1シーズンの全てが決まる最終局で、最大限に集中し、牌を1つずつ捨てて18個並べ、そして手牌を伏せた。2位の内川との差、わずかに6.9ポイント。ぶっちぎりで勝ち抜いた予選27半荘、リードを生かして通過した準決勝10半荘、そしてポイントがリセットされた決勝8半荘。「(最後まで)楽はさせてもらえないと思っていました」と語るように、最後の1牌まで息を潜め、気配を消して打ち進め、最後は静かに優勝を手にした。直前の南3局で鈴木たろう(協会)からダブ南・チャンタの8000点をアガったところで、トータル順位でトップに浮上。それでも最後までに誰にでも優勝のチャンスがあるオーラス局を、極限のプレッシャーの中、間違えることなく18牌分、しっかり完歩してみせた。
トップ選手が集う長期リーグ戦として始まったRTDリーグ。今年10月から始まった麻雀プロリーグ・Mリーグの発足に伴い、今回がこれまでのリーグ戦としては最後の大会となっていた。第1回大会からデジタル雀士の筆頭として出場し続けて来た小林の存在感は、年々増していった。2016年は予選敗退、2017年は決勝に進んだものの4位。そして最後となった2018年で優勝。もともとその実力は多くのプロ、ファンから認められてきたが、大きな舞台で活躍することで、淡々と打ち進める小林に、凄みという要素も加わった。
来期からはトーナメント方式での開催が発表されたRTD。開催時期や試合形式など、詳細はこれからだが、小林が出場することになれば、当然優勝候補として名を連ねることになる。
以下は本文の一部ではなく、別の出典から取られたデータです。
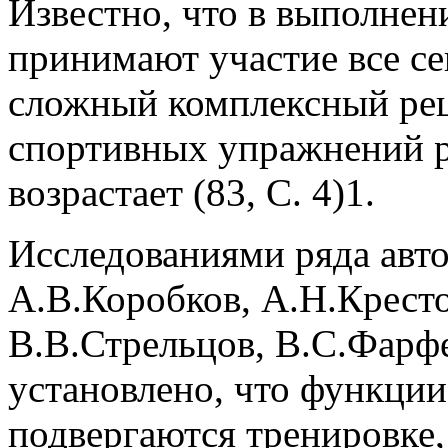
Известно, что в выполнен
принимают участие все се
сложный комплексный рец
спортивных упражнений р
возрастает (83, С. 4)1.
Исследованиями ряда авто
А.В.Коробков, А.Н.Кресто
В.В.Стрельцов, В.С.Фарф
установлено, что функци
подвергаются тренировке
揺るがない信念のもとに繰り返す打牌は、試合の形が変わっても、またファンをきっと魅了する。
※連盟=日本プロ麻雀連盟、協会=日本プロ麻雀協会
【決勝結果】
1位 小林剛(麻将連合)+49.8
楽はさせてもらえないと思っていました。オーラスも苦しかったですね。今シーズンはずっとリードしたまま来たんですが、準決勝、決勝が本当に苦しかったです。今日の局数は長くなかったですが、1シーズンは本当に長かったですね。全国のたくさんの方から、すごく声援いただいて、成長させていただいたと思います。
2位 内川幸太郎(連盟)+42.9
僕個人としては、今はすごく清々しい気分です。麻雀やっていてよかったなと、RTDリーグでやれてよかったなという気持ちです。
3位 瀬戸熊直樹(連盟)▲46.0
(最終局は)最後まで自分の優勝を目指して打っていました。積み重ねのゲームなので、そう甘くはなかったです。小林さん強かったですね。今期は自分を追い込んで、結構思いの丈をぶつけてきたので残念ですが、自分なりにやれることはやったのですっきりしています。
4位 鈴木たろう(協会)▲46.7
周りがよくアガっていたので、自分のアガリ番がなかなか来なかったですね。(最終局は)役満で優勝だったので、最後まで目指してはいましたが。予選からずっと小林さんがめちゃめちゃ強くて、なんとかその小林さんをやっつけよう、絶対負けたくないという気持ちで臨んだんですが、やっぱり強くて悔しいです。麻雀としてはおもしろい対局になったとは思います。あともう1つ勝てるように頑張りたいと思います。